EXERCISE AIM: Line filter on the word "click": copy each matching line from the entries.

===== SOURCE RECORDS =====

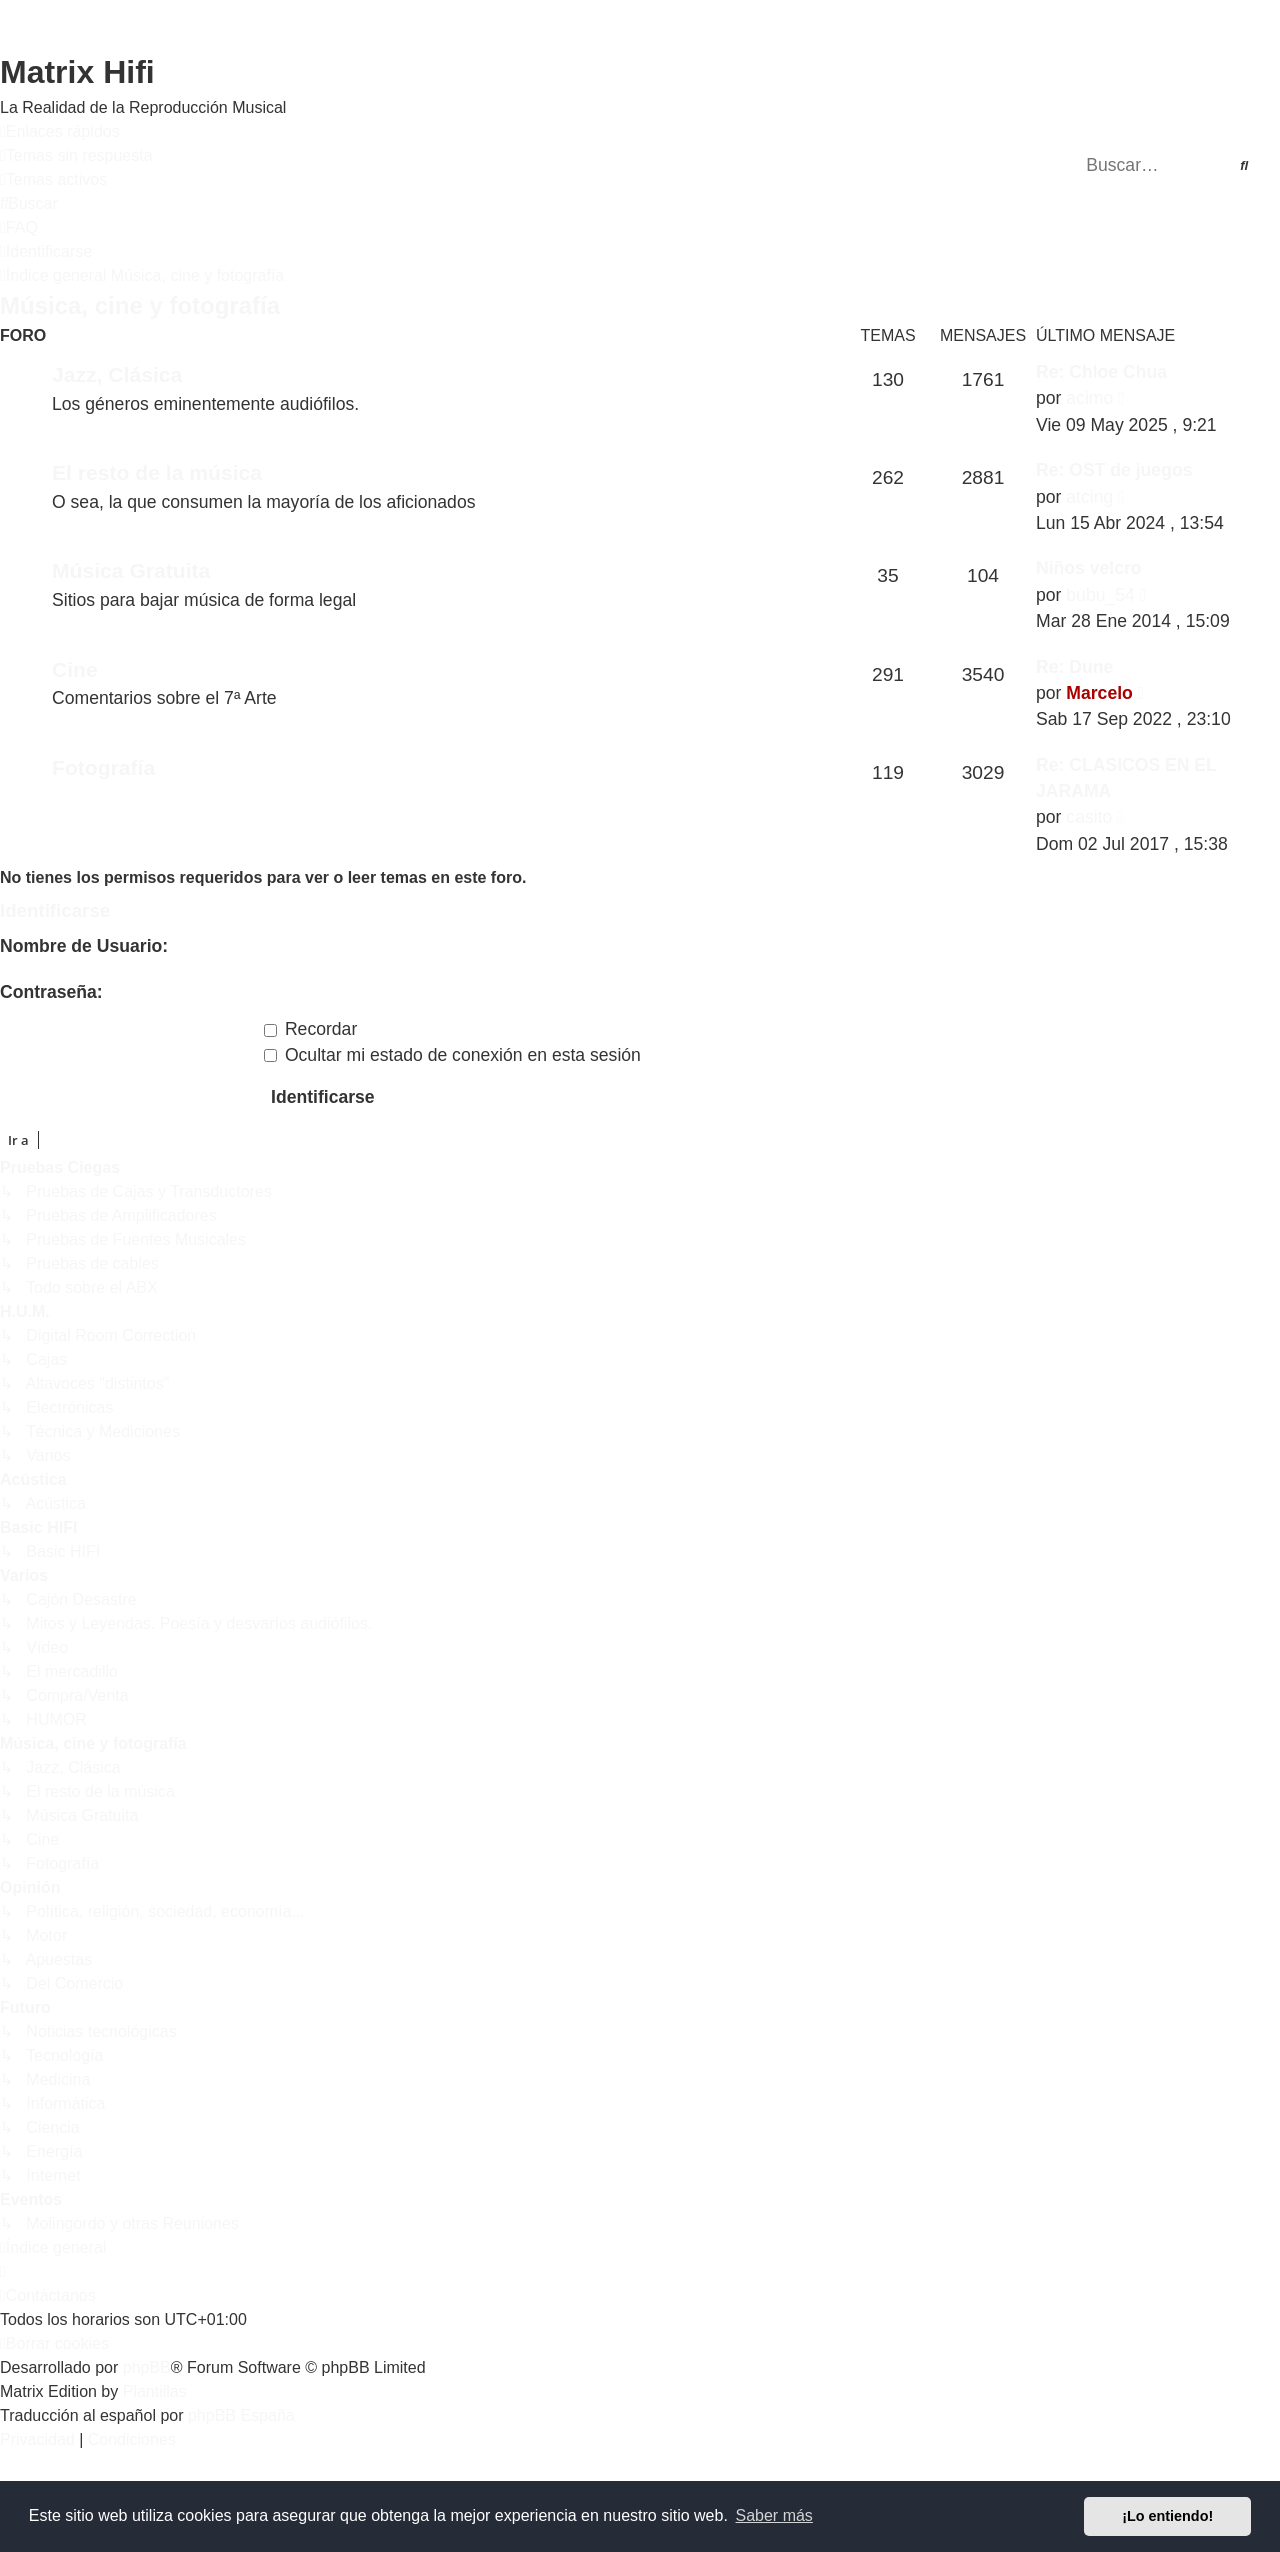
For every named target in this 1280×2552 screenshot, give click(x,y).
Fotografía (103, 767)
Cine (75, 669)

=====
===== SOURCE RECORDS =====

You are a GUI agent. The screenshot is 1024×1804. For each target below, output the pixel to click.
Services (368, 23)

=====

EXERCISE RESPONSE:
For every named target in this 1280×2552 screenshot, give click(x,y).
You are a GUI agent. The screenshot is 1024×1804. For each target below, output the pixel to click.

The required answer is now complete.